Nowadays the cathedral’s belfries are directed by Igor Konovalov, who has played a big role in restoring these and other bell towers in Moscow.

Tsar Alexander I ordered the construction of the Cathedral of Christ the Saviour in 1812, after Napoleon had retreated from Russia. The church was meant to be a sign of gratitude to God and to the people for having protected the fatherland from foreign aggressors.

Construction continued until 1883, but the church was destroyed just a few decades later in 1931: its golden domes were perhaps too luxurious for the image that the new Soviet state wanted to project. The precious metals used in the building were considered to be more valuable for the economic and industrial development of the nation.

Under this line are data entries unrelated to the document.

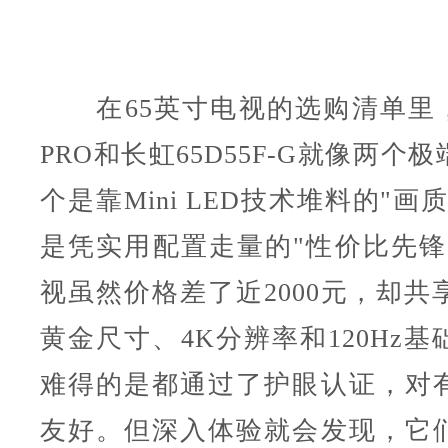
在65英寸电视的选购清单里，海
PRO和长虹65D55F-G就像两个
个是靠Mini LED技术堆料的"画
是凭实用配置走量的"性价比先锋
视虽然价格差了近2000元，却共
黄金尺寸、4K分辨率和120Hz
难得的是都通过了护眼认证，对
友好。但深入体验就会发现，它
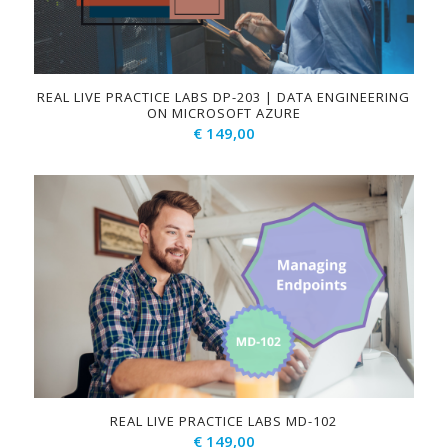
REAL LIVE PRACTICE LABS DP-203 | DATA ENGINEERING
ON MICROSOFT AZURE
€
149,00
REAL LIVE PRACTICE LABS MD-102
€
149,00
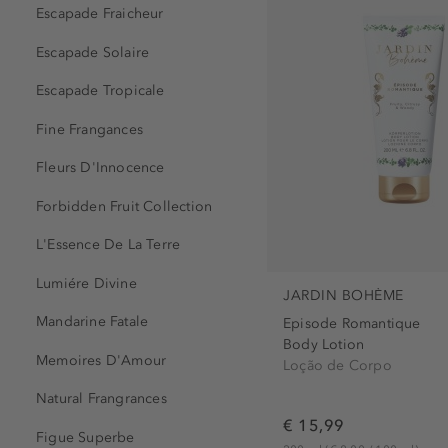
Eau de Parfum - Set (1)
Escapade Fraicheur
Gel de Banho (1)
Escapade Solaire
Loção de Corpo (1)
Escapade Tropicale
Sabonete (1)
Set (1)
Fine Frangances
Fleurs D'Innocence
Forbidden Fruit Collection
L'Essence De La Terre
Lumiére Divine
JARDIN BOHÈME
Mandarine Fatale
Episode Romantique
Body Lotion
Memoires D'Amour
Loção de Corpo
Natural Frangrances
€ 15,99
Figue Superbe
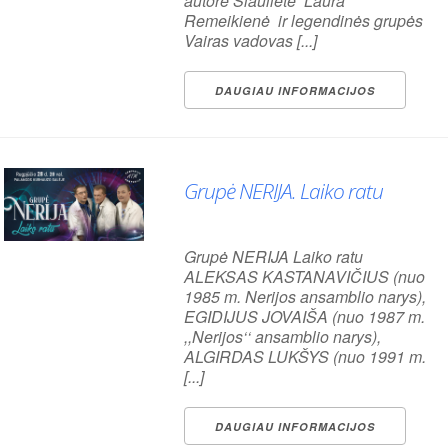
autorė Šiaulietė Laura
Remeikienė ir legendinės grupės
Vairas vadovas [...]
DAUGIAU INFORMACIJOS
Grupė NERIJA. Laiko ratu
Grupė NERIJA Laiko ratu
ALEKSAS KASTANAVIČIUS (nuo
1985 m. Nerijos ansamblio narys),
Koncertai
Visi
EGIDIJUS JOVAIŠA (nuo 1987 m.
,,Nerijos‘‘ ansamblio narys),
ALGIRDAS LUKŠYS (nuo 1991 m.
[...]
DAUGIAU INFORMACIJOS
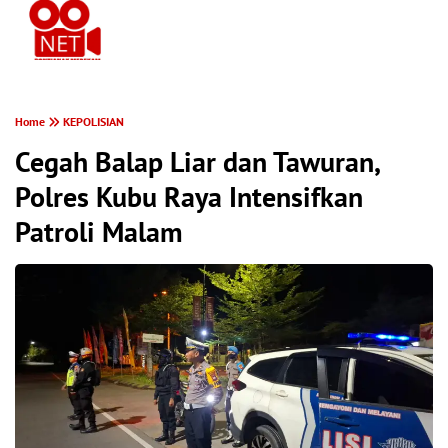
PONTIANAK MEREKAM
Home
KEPOLISIAN
Cegah Balap Liar dan Tawuran,
Polres Kubu Raya Intensifkan
Patroli Malam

The Cathedral of Christ the Saviour after the demolition

The Cathedral of Christ the Saviour after the demolition
The Cathedral of Christ the Saviour after the demolition

In 1943 Stalin met with Metropolitan Sergius and allowed the election of a patriarch and the restoration of the Holy Synod, the supreme administrative governing body of the Russian Orthodox Church. However, the cathedral remained in ruins. On the order of Soviet leader Nikita Khrushchev, in 1960 the bare foundations of the cathedral were turned into the largest open-air swimming pool in the world.

The church was rebuilt after the fall of the Soviet Union and its bells started ringing again only in 1997.